Only transmitters that are 'era-appropriate' are allowed to be used. More specifically, transmitters must employ tubes that were available in 1929 or earlier, and transmitters must be self-excited. No crystals allowed! Crystals were new and largely unaffordable for most hams back in the depression days.
The year of 1929 marked a real turning point in amateur radio as governments finally cracked-down on things such as frequency stability, out of band operations and re-alignment of call districts.

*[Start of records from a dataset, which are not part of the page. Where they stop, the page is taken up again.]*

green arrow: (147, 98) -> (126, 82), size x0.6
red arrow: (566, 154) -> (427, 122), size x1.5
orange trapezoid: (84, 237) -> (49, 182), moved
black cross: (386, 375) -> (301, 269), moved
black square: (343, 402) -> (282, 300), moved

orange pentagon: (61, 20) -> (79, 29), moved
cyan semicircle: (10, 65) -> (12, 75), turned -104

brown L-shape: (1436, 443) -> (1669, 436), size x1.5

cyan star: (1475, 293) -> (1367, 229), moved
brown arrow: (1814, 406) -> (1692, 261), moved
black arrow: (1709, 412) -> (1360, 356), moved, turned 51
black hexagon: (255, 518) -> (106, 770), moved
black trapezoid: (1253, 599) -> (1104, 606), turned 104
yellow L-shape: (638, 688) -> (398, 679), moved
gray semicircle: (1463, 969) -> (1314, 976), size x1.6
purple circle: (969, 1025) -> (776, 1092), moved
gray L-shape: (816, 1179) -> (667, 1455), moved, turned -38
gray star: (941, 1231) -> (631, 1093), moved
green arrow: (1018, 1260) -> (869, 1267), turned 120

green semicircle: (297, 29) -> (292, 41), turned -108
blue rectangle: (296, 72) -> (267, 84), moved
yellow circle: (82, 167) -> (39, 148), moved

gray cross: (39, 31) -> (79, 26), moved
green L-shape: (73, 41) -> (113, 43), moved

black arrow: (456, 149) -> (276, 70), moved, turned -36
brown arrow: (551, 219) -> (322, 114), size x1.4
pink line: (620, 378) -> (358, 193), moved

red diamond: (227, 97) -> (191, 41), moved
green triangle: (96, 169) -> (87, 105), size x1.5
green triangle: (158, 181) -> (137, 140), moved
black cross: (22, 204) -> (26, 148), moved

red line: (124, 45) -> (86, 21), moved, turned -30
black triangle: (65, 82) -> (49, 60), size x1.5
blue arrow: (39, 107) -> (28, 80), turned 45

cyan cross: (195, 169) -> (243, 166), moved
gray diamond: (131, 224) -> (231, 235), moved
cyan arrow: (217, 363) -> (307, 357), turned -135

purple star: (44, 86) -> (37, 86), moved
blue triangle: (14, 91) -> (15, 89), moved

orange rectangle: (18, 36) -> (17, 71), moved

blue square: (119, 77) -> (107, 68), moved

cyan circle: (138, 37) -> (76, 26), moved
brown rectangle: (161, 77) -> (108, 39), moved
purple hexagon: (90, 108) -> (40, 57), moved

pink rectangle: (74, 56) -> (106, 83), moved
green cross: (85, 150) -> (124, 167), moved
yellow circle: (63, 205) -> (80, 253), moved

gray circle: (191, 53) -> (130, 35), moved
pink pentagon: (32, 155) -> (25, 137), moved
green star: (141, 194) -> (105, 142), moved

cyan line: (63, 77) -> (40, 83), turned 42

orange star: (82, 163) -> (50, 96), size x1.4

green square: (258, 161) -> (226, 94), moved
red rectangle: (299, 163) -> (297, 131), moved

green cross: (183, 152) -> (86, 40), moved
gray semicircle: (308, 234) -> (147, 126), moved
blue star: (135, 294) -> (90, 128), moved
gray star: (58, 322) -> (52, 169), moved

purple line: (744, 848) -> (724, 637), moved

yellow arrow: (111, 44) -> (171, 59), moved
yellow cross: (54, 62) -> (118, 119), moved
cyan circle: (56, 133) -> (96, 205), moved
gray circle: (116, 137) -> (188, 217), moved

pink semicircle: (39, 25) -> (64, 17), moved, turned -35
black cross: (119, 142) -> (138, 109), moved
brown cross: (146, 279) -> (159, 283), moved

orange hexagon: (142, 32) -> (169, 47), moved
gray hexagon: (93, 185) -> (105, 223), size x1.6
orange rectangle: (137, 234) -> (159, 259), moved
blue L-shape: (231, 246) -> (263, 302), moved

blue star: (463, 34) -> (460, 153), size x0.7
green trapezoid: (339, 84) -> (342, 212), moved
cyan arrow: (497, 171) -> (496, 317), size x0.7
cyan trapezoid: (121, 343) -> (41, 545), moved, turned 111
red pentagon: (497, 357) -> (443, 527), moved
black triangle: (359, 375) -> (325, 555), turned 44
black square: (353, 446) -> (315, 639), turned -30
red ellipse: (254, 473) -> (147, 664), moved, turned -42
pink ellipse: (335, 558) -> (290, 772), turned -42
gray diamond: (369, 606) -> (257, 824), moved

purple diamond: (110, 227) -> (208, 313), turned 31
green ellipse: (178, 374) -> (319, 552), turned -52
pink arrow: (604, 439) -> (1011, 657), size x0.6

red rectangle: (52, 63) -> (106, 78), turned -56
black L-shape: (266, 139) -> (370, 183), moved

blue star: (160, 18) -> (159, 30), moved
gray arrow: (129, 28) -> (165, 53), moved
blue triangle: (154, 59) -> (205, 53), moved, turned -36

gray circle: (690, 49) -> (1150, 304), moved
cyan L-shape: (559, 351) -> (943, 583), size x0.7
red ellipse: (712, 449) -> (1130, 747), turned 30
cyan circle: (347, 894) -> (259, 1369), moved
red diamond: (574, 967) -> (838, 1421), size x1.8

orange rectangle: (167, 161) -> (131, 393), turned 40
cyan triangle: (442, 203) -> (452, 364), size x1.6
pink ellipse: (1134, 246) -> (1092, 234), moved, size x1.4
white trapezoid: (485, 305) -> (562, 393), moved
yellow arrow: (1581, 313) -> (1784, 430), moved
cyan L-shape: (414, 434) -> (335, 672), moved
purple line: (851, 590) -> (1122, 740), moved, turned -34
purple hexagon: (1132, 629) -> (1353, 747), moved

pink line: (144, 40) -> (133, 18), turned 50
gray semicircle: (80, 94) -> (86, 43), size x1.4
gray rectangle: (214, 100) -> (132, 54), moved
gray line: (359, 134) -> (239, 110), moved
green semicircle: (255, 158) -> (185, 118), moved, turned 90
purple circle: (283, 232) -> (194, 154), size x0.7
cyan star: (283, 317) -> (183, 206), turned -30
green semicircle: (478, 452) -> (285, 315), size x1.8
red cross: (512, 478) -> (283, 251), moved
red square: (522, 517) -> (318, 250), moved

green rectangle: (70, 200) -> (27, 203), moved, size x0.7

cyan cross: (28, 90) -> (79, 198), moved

In short, hams were henceforth required to behave themselves and to clean up their signals and methods of operation.
courtesy: http://www.arrl.org/ |
If you tune across the CW bands during these two upcoming Saturday nights, you will have the rare opportunity to hear exactly what the bands would have sounded like back in the very early '30s'.
For the most part you will hear single-tube Hartley, Colpitts or TNT oscillators along with a few two-tube MOPAs thrown in. Many of them will suffer the same problems encountered by the boys of '29 ... chirp, drift, buzzy notes and frequency instability from antennas swaying in the wind.
The MOPAs will sound much better but some surprisingly nice-sounding signals can be heard coming from properly tuned and optimised single-tube oscillators. I recall being blown away by the lovely sounding signal I heard from such a rig when first tuning into the BK activity several years ago, only to learn that it was a self-excited Hartley using 1/4" copper tubing for the oscillator tank circuit!
The '29 watering-hole on 80m will be around 3550-3580 kilocycles (be careful not to confuse this with kilohertz!) while the early afternoon to post-sunset 40m activity will be found from 7100-7125 kc. There may even be a few on the very low end of 160m. Although many of these transmitter styles were used on 20m and higher, the BK rule-makers have wisely decided not to inflict these sounds on the present ham populace as it would likely keep the 'Official Observers' busy for several days writing pink-slips.
Like last year, I will set up my Hull Hartley (160, 80, 40m), as I haven't used it much since building the MOPA a few years ago. If it's very windy (almost assured), the Hartley will really sound like 1929!
My Hull Hartley |
You can learn more about amateur radio happenings leading up to and following the 1929 crackdown in my earlier series of 'Why '29' blogs here:
Part 2
Part 3
Part 4
Those wishing to put something together for next year's event can find everything needed here:
Building '29-Style - Part 1
Building '29-Style - Part 2
Let's hope for good conditions for this event as the last few years have been adversely affected by geomagnetic storming. Poor propagation or not, I guarantee there will be plenty of '29ers busy calling 'CQ AWA' on the low bands.
Complete BK details are available here.
6 comments:
After following your blog for some time now, Steve, I decided to post a "Thank you" for doing such a great job with it. Your work has been the inspiration of many, myself included.
I participated in my first Bruce Kelley '29 QSO Party Event last night with a '29 Hartley that was lovingly built by a now SK ham. I worked 12 stations, including W2ICE. I heard you working N1BUG in Maine on 80 meters (his TNT transmitter had a dynamite (pardon the pun) signal into Georgia and was arguably the steadiest '29 era signal I heard last night)
Regrettably, we didn't have good enough propagation between us to be able to work you. Maybe next weekend will be better. It would be a great pleasure to work you in this year's BK Event.
73 de Bobby D - AK4JA
Hi Bobby and thank you very much for the nice words...they are very much appreciated as the main purpose of my blogging is to promote more interest in homebrewing, CW and just having fun on the air.
I'm sorry that I missed you but conditions were just not very good last night. There were brief (30 second) spurts of greatness but they didn't stay around...conditions were just very weird up here. I gather that they were much better back east.
Fingers crossed for next weekend and hope we can make contact!
73 Steve
As always Steve, its always a thrill to work you on the BK event. So glad we were able to have a contact on 80M this year.
QSL card is on its way!!
73,
Joe-W3GMS
Tnx Joe....how odd is this. I had, not moments ago, typed your call and QSO info into my official BK log! It was a tough one at your end I think but as usual, you had a good signal back here. Tnx Joe. Unless you need / want a card, no need to send one. Let me know if you want one and I'll post it this week.
Hi Steve....Yes, conditions on my end were less than ideal. I had static crashes reaching 20 db over 9 and their was lots of QSB. If not for those two challenges, you would have been arm chair copy.
Yes, it would be nice to get a QSL from you.
Now the challenge would be for us to work each other on 160M, during the BK event!
FB Joe...will put a '7SL' 1929 style card in the mail for you this week.